Dans une lettre écrite par le président de l'université, Christopher Eisgruber, et publiée sur le site officiel de l'université, on peut lire que le «conseil d'administration a conclu que les opinions politiques et racistes de Wilson font de lui un nom inapproprié pour une école ou un collège dont les universitaires, les étudiants et les anciens élèves doivent s'opposer fermement au racisme, sous toutes ses formes ».

Eisgruber a également rappelé l'épisode de novembre 2015, lorsqu'un groupe d'étudiants a occupé son bureau pour demander le retrait du nom de Wilson, ce qui a conduit à un processus d'enquête par le Wilson Legacy Review Committee et qui en 2016 a recommandé « une série de réformes pour rendre l'Université plus inclusive et honnête »sur son histoire, mais le comité et l'administration ont décidé de garder le nom du président.

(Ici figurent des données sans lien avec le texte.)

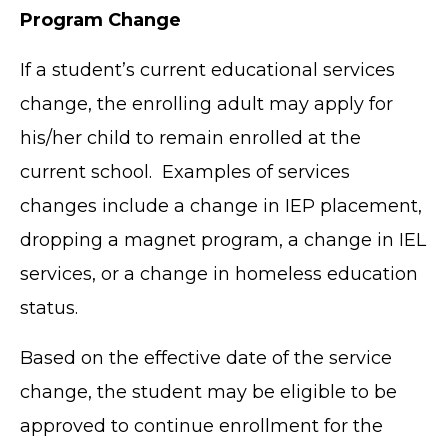
Program Change
If a student’s current educational services
change, the enrolling adult may apply for
his/her child to remain enrolled at the
current school. Examples of services
changes include a change in IEP placement,
dropping a magnet program, a change in IEL
services, or a change in homeless education
status.
Based on the effective date of the service
change, the student may be eligible to be
approved to continue enrollment for the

"Le conseil a reconsidéré ces conclusions ce mois-ci, lorsque les meurtres tragiques de George Floyd, Breonna Taylor, Ahmaud Arbery et Rayshard Brooks ont attiré de nouveau l'attention sur la longue et préjudiciable histoire du racisme aux États-Unis", a-t-il écrit, ajoutant au respect du processus et rapport préparé par le comité.

Ce respect incluait la description du dossier historique de Woodrow Wilson et la «présomption que les noms adoptés par les membres du conseil d'administration après une longue et prudente délibération resteront en vigueur, en particulier lorsque les raisons originales d'adopter le nom restent valables», mais que dans ce au cas où cette présomption "doit céder" en raison de la politique raciste de Wilson.

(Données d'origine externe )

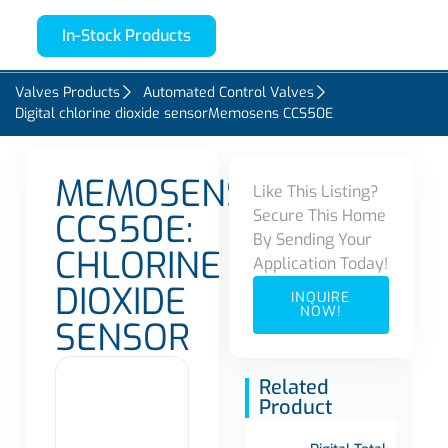
In-Stock Products
Valves Products
Automated Control Valves
Digital chlorine dioxide sensorMemosens CCS50E
MEMOSENS
Like This Listing?
Secure This Home
CCS50E:
By Sending Your
CHLORINE
Application Today!
DIOXIDE
INQUIRE
NOW!
SENSOR
Related
Product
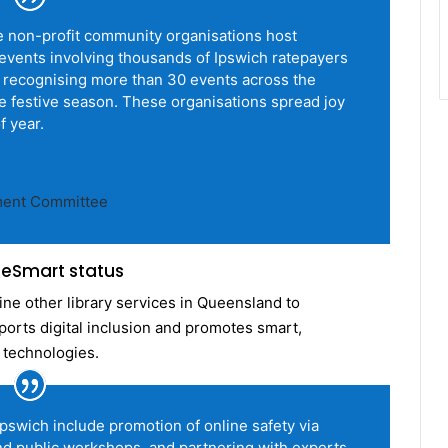
se non-profit community organisations host
vents involving thousands of Ipswich ratepayers
e recognising more than 30 events across the
e festive season. These organisations spread joy
f year.
ment Committee
s eSmart status
ine other library services in Queensland to
rts digital inclusion and promotes smart,
 technologies.
 Ipswich include promotion of online safety via
d public workshops, and partnering with experts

«Le racisme de Wilson était significatif et constant, même selon les normes de l'époque. Il a séparé la fonction publique fédérale après avoir été intégré racialement pendant des décennies, conduisant ainsi les États-Unis dans la direction opposée à la recherche de la justice. Il a non seulement accepté, mais a ajouté à la pratique persistante du racisme dans ce pays, qui continue de faire du tort aujourd'hui », souligne le document.

Pour cette raison, les politiques de Wilson font de lui un nom "particulièrement inapproprié pour une école de politique publique", car lorsqu'une université nomme le leader politique d'un établissement "cela suggère que le lauréat soit un modèle" pour ceux qui s'y trouvent. études et que "le moment dévastateur de l’histoire américaine montre clairement que le racisme de Wilson le disqualifie de ce rôle".

«Ces conclusions peuvent sembler dures pour certains. Wilson a refait Princeton, le transformant d'un collège dormant en une grande université de recherche. Beaucoup des vertus qui distinguent Princeton étaient, en grande partie, le résultat du leadership de Wilson. Il est ensuite allé à la présidence et a reçu un prix Nobel. Une partie de notre responsabilité en tant qu'université est de préserver l'héritage historique de Wilson dans toute sa complexité considérable », a-t-il poursuivi.

Eisgruber a également invoqué certaines personnalités historiques, telles que le général Robert E. Lee ou le vice-président John C. Calhoun, pour établir un parallèle avec le culte des personnalités impliquées dans le racisme et mentionner que Princeton a honoré Wilson «non pas à cause de cela, mais sans prendre en compte, voire ignorer, votre racisme ».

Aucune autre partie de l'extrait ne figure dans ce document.